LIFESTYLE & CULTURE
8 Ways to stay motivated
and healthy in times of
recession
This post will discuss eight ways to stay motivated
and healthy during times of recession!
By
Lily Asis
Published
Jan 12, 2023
::::
Task directions —
Reproduce the records above in full and with exact wording.

Result —
LIFESTYLE & CULTURE
8 Ways to stay motivated
and healthy in times of
recession
This post will discuss eight ways to stay motivated
and healthy during times of recession!
By
Lily Asis
Published
Jan 12, 2023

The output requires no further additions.